Perhaps Rabbi Mukhayriq’s devotion to a Messianic future of peace and brotherhood can inspire Islamic and Jewish religious leaders today to heal past wounds, and make Jerusalem a city of peace in the future. The Qur’an refers to Prophet Abraham as a community or a nation: “Abraham was a nation/community [Ummah]; dutiful to God, a monotheist [hanif], not one of the polytheists.” (16:120) If Prophet Abraham is an Ummah; then fighting between the descendants of Prophets Ishmael and Isaac is a civil war and should always be avoided.
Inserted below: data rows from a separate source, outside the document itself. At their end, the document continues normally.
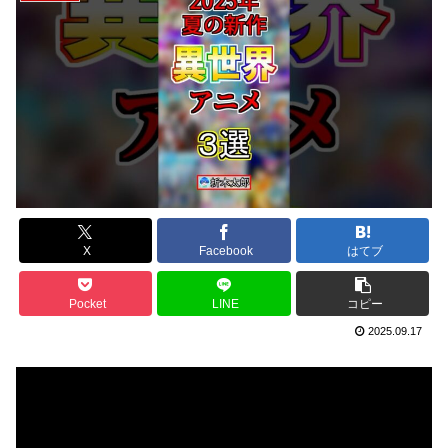
X
Facebook
はてブ
Pocket
LINE
コピー
2025.09.17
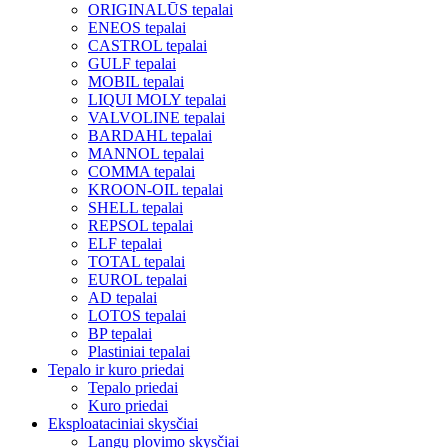
ORIGINALŪS tepalai
ENEOS tepalai
CASTROL tepalai
GULF tepalai
MOBIL tepalai
LIQUI MOLY tepalai
VALVOLINE tepalai
BARDAHL tepalai
MANNOL tepalai
COMMA tepalai
KROON-OIL tepalai
SHELL tepalai
REPSOL tepalai
ELF tepalai
TOTAL tepalai
EUROL tepalai
AD tepalai
LOTOS tepalai
BP tepalai
Plastiniai tepalai
Tepalo ir kuro priedai
Tepalo priedai
Kuro priedai
Eksploataciniai skysčiai
Langų plovimo skysčiai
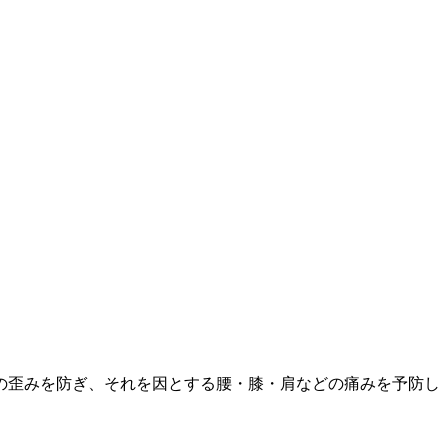
の歪みを防ぎ、それを因とする腰・膝・肩などの痛みを予防し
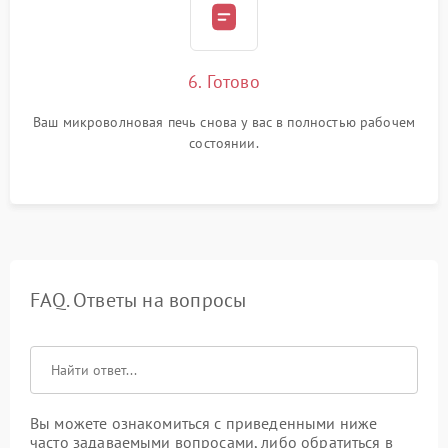
6. Готово
Ваш микроволновая печь снова у вас в полностью рабочем
состоянии.
FAQ. Ответы на вопросы
Вы можете ознакомиться с приведенными ниже
часто задаваемыми вопросами, либо обратиться в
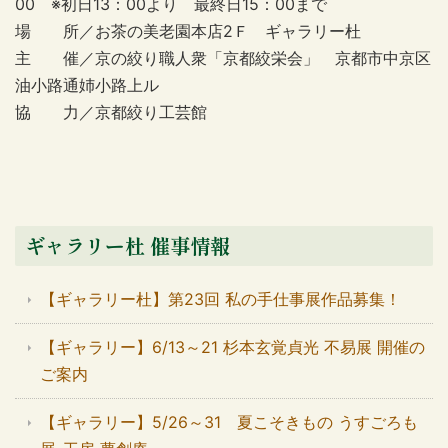
00 ※初日13：00より 最終日15：00まで
場 所／お茶の美老園本店2Ｆ ギャラリー杜
主 催／京の絞り職人衆「京都絞栄会」 京都市中京区
油小路通姉小路上ル
協 力／京都絞り工芸館
ギャラリー杜 催事情報
【ギャラリー杜】第23回 私の手仕事展作品募集！
【ギャラリー】6/13～21 杉本玄覚貞光 不易展 開催の
ご案内
【ギャラリー】5/26～31 夏こそきもの うすごろも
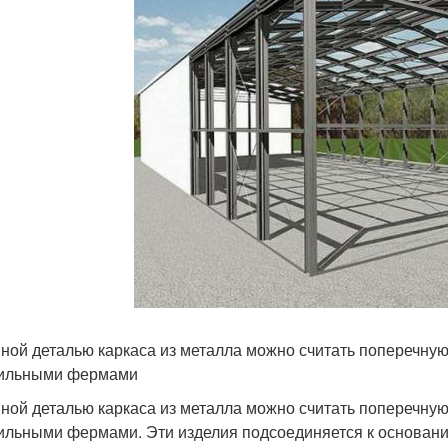
ной деталью каркаса из металла можно считать поперечну
ильными фермами
ной деталью каркаса из металла можно считать поперечну
ильными фермами. Эти изделия подсоединяется к основани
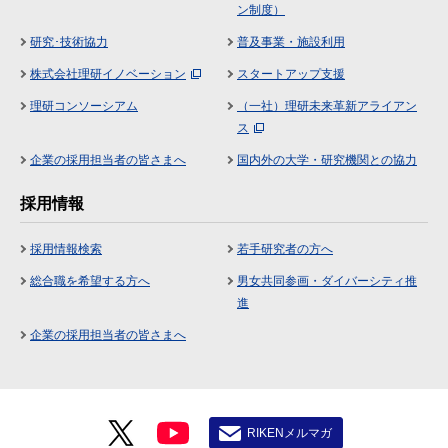
ン制度）
研究･技術協力
普及事業・施設利用
株式会社理研イノベーション
スタートアップ支援
理研コンソーシアム
（一社）理研未来革新アライアン
ス
企業の採用担当者の皆さまへ
国内外の大学・研究機関との協力
採用情報
採用情報検索
若手研究者の方へ
総合職を希望する方へ
男女共同参画・ダイバーシティ推
進
企業の採用担当者の皆さまへ
RIKENメルマガ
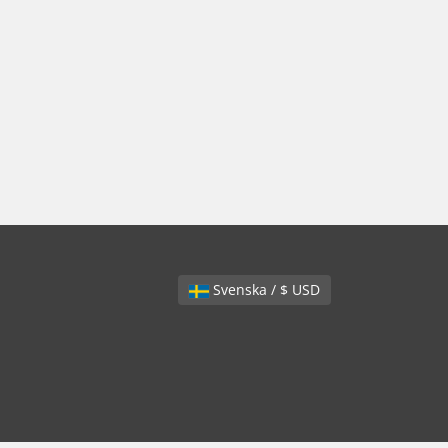
Svenska / $ USD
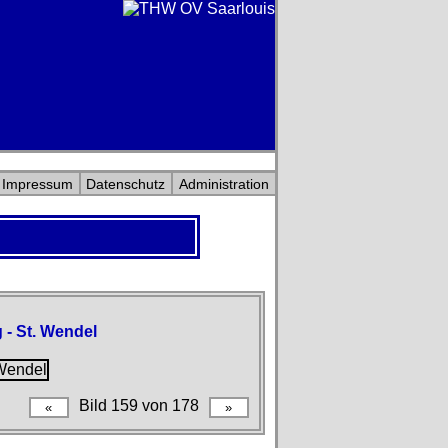
Impressum
Datenschutz
Administration
 - St. Wendel
Bild 159 von 178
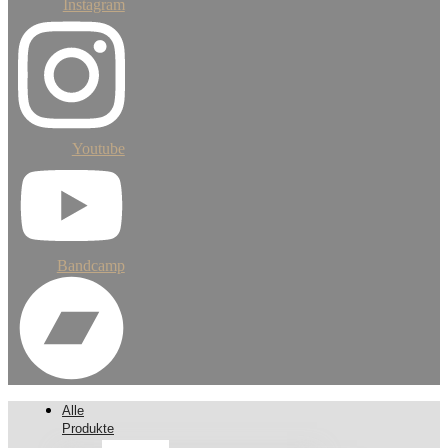
Instagram
Youtube
Bandcamp
Alle
Produkte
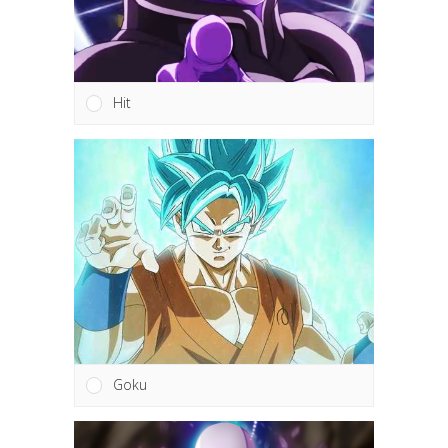
Hit
Goku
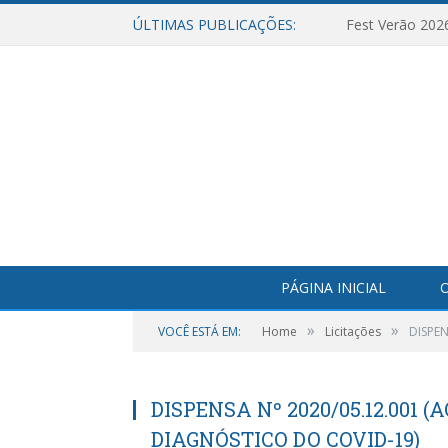
ÚLTIMAS PUBLICAÇÕES:
Fest Verão 202
PÁGINA INICIAL
O
»
»
VOCÊ ESTÁ EM:
Home
Licitações
DISPEN
DISPENSA Nº 2020/05.12.001 
DIAGNÓSTICO DO COVID-19)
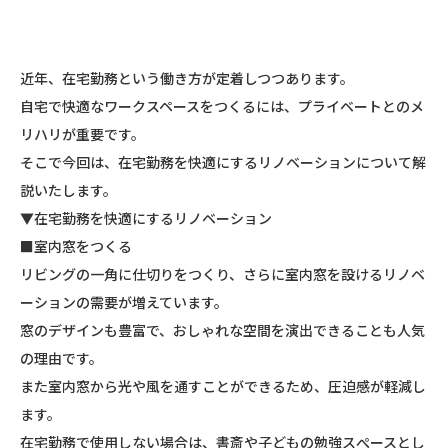
近年、在宅勤務という働き方が定着しつつあります。
自宅で快適なワークスペースをつくるには、プライベートとのメ
リハリが重要です。
そこで今回は、在宅勤務を快適にするリノベーションについて解
説いたします。
▼在宅勤務を快適にするリノベーション
■室内窓をつくる
リビングの一角に仕切りをつくり、さらに室内窓を設けるリノベ
ーションの需要が増えています。
窓のデザインも豊富で、おしゃれな空間を演出できることも人気
の理由です。
また室内窓から光や風を通すことができるため、圧迫感が軽減し
ます。
在宅勤務で使用しない場合は、書斎や子どもの勉強スぺースとし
If all Arabs and Jews can live up to the ideal that ‘the descendants of Abraham’s sons should never war against each other’ is the will of God; we will help fulfill the 2700 year old vision of Prophet Isaiah: “In that day there will be a highway from Egypt to Assyria. The Assyrians will go to Egypt, and the Egyptians to Assyria. The Egyptians and Assyrians will worship together. On that day Israel  will join a three-party alliance with Egypt and Assyria, a blessing upon the heart. The LORD of Hosts will bless them saying, “Blessed be Egypt My people, Assyria My handiwork, and Israel My inheritance.”…(Isaiah 19:23-5)

Rabbi Allen S. Maller

Allen Maller retired in 2006 after 39 years as Rabbi of Temple Akiba in Culver City, Calif. He is the author of an introduction to Jewish mysticism. God. Sex and Kabbalah and editor of the Tikun series of High Holy Day prayerbooks.